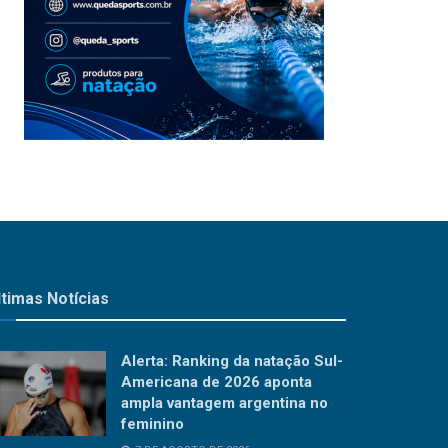
ltimas Notícias
Alerta: Ranking da natação Sul-
Americana de 2026 aponta
ampla vantagem argentina no
feminino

# Exercise details
Copy out exactly the line that holds "Americana de 2026 aponta" and all remaining lines of the listing, both the first and the last included.

# Answer for this exercise
Americana de 2026 aponta
ampla vantagem argentina no
feminino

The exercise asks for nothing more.